EXERCISE GOAL - Once the line holding "DENTRO – Atividades e dinâmicas com a" is found in the listing below, write it out and each later line exactly, up to and including the one holding "Shopping Metrópole".

EXTRACTED MATERIAL -
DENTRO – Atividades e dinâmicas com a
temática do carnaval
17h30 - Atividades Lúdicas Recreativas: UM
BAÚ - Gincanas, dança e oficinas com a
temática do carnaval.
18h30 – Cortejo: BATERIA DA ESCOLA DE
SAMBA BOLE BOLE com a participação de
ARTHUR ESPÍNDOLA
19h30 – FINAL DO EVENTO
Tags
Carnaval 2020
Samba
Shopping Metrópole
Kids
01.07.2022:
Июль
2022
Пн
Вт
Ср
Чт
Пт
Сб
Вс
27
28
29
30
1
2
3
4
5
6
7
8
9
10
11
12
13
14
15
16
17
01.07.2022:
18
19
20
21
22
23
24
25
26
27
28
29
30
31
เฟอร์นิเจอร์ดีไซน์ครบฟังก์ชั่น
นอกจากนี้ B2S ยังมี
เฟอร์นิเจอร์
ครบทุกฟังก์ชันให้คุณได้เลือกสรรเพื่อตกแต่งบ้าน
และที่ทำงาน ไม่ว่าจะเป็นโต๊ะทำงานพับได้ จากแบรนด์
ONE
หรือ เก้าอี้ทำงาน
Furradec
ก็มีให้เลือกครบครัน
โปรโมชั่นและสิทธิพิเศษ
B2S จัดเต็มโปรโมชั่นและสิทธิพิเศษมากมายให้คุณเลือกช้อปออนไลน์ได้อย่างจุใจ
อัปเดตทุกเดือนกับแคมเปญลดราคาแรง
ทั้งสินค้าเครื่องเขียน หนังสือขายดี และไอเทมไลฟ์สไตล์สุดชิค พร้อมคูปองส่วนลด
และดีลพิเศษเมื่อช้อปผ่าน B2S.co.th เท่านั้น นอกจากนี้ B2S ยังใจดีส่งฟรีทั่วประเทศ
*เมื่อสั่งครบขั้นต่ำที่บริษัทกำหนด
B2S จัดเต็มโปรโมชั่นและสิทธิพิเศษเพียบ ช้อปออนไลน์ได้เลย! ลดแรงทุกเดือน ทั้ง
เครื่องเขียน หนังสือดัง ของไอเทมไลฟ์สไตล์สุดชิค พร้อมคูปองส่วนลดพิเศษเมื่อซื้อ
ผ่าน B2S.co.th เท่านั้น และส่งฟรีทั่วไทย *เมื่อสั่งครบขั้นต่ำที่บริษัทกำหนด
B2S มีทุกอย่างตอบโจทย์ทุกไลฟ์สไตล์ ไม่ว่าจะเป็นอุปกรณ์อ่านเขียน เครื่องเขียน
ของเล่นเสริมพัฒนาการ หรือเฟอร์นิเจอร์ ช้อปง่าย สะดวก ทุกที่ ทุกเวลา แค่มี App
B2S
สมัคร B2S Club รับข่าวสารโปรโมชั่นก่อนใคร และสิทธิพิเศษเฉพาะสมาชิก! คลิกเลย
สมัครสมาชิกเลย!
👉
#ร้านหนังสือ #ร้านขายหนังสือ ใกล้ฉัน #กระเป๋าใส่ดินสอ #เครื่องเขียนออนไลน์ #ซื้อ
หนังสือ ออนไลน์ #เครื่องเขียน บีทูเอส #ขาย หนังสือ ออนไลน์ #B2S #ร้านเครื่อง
* * *
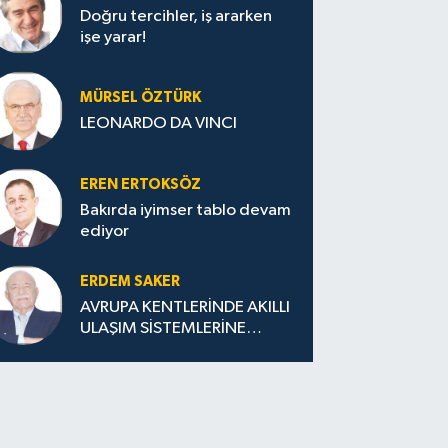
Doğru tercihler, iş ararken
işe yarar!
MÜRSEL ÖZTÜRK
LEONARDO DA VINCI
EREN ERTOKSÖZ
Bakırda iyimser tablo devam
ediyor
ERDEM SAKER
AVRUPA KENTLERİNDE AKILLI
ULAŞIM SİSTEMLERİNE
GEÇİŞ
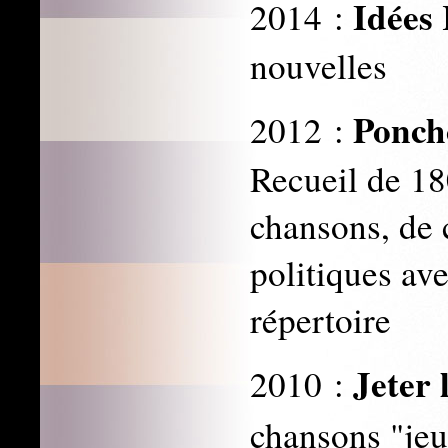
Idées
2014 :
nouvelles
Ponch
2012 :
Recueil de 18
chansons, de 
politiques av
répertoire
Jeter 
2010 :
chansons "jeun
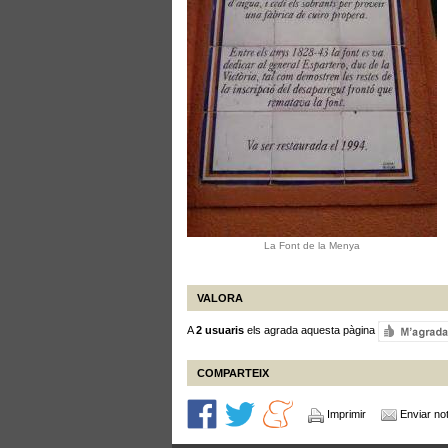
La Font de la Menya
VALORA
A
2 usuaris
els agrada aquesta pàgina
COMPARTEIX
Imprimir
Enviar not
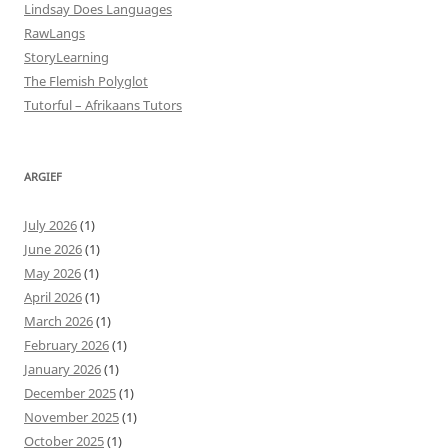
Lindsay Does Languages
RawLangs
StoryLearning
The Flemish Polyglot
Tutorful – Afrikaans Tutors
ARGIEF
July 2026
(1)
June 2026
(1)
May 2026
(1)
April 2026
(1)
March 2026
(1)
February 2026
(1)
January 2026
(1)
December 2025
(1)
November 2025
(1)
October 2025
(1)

ANSWER TO THE EXERCISE -
DENTRO – Atividades e dinâmicas com a
temática do carnaval
17h30 - Atividades Lúdicas Recreativas: UM
BAÚ - Gincanas, dança e oficinas com a
temática do carnaval.
18h30 – Cortejo: BATERIA DA ESCOLA DE
SAMBA BOLE BOLE com a participação de
ARTHUR ESPÍNDOLA
19h30 – FINAL DO EVENTO
Tags
Carnaval 2020
Samba
Shopping Metrópole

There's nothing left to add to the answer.